= Xu Genjun =

Chinese biochemist (1935–2008)

Xu Genjun (许根俊; 23 November 1935 – 8 January 2008) was a Chinese biochemist. He was a professor at the Shanghai Institute of Biochemistry and Cell Biology. He was an academician of the Chinese Academy of Sciences and President of the Chinese Society of Biochemistry and Molecular Biology.

==Biography==
Xu was born in She County, Anhui on 23 November 1935. He graduated from the Chemistry Department of Fudan University in 1957, and joined the Shanghai Institute of Biochemistry afterwards, where he participated in and made significant contributions to the insulin synthesis project led by Wang Yinglai. He later researched enzyme kinetics, chemical modification of proteins, the relationship between proteins' structure and function, and the folding and refolding of proteins.

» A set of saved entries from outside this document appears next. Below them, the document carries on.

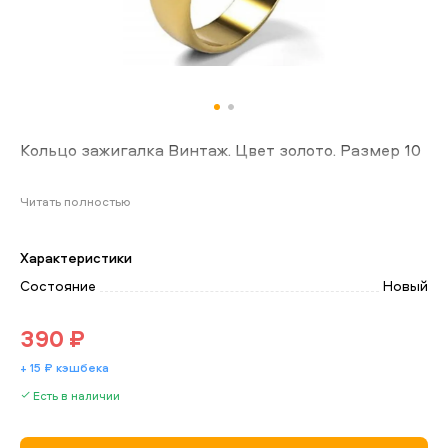
Кольцо зажигалка Винтаж. Цвет золото. Размер 10
Читать полностью
Характеристики
Состояние
Новый
390 ₽
+ 15 ₽ кэшбека
Есть в наличии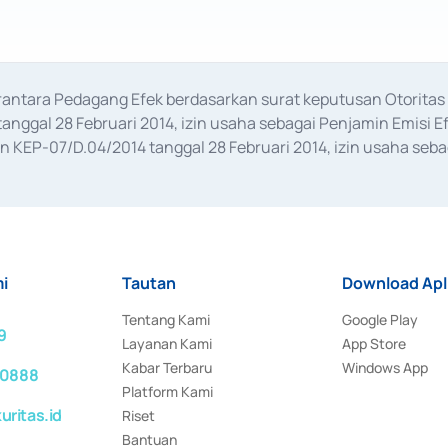
erantara Pedagang Efek berdasarkan surat keputusan Otorit
anggal 28 Februari 2014, izin usaha sebagai Penjamin Emisi E
KEP-07/D.04/2014 tanggal 28 Februari 2014, izin usaha sebag
rat keputusan Otoritas Jasa Keuangan Nomor S-67/PM.21/2017 t
aan Transaksi Sertifikat Deposito di Pasar Uang yang izinnya d
ansaksi, serta Penatausahaan dan Penyelesaian Transaksi Sur
i
Tautan
Download Apl
Tentang Kami
Google Play
9
Layanan Kami
App Store
Kabar Terbaru
Windows App
 0888
Platform Kami
ritas.id
Riset
Bantuan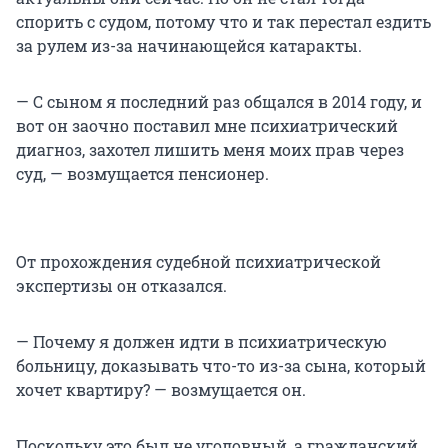
спорить с судом, потому что и так перестал ездить
за рулем из-за начинающейся катаракты.
— С сыном я последний раз общался в 2014 году, и
вот он заочно поставил мне психиатрический
диагноз, захотел лишить меня моих прав через
суд, — возмущается пенсионер.
От прохождения судебной психиатрической
экспертизы он отказался.
— Почему я должен идти в психиатрическую
больницу, доказывать что-то из-за сына, который
хочет квартиру? — возмущается он.
Поскольку это был не уголовный, а гражданский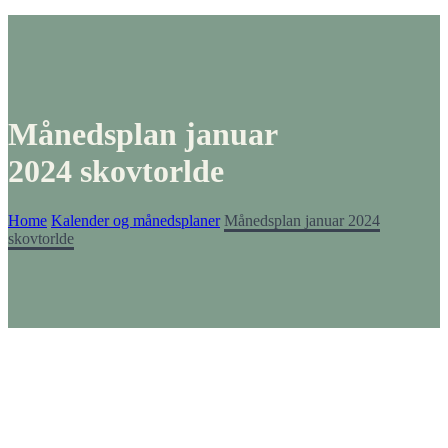
Månedsplan januar
2024 skovtorlde
Home
Kalender og månedsplaner
Månedsplan januar 2024
skovtorlde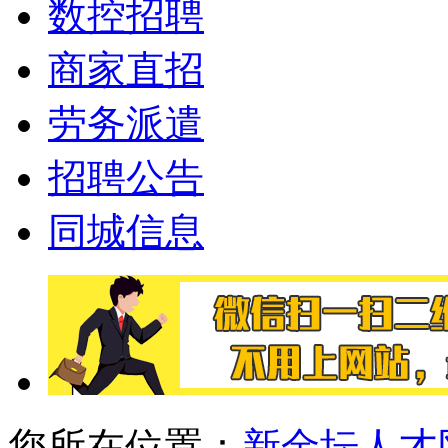
数控招聘
商家直招
劳务派遣
招聘公告
同城信息
您所在位置：
新金坛人才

Xu published more than 100 research papers in academic journals. He was a two-time winner of the State Natural Science Award (first class), in addition to several national prizes by the Chinese Academy of Sciences (CAS). He was also awarded the Ho Leung Ho Lee Prize for Life Sciences. He was elected as an academician of the CAS in 1991.

Xu died on 8 January 2008 at Zhongshan Hospital in Shanghai, at the age of 72.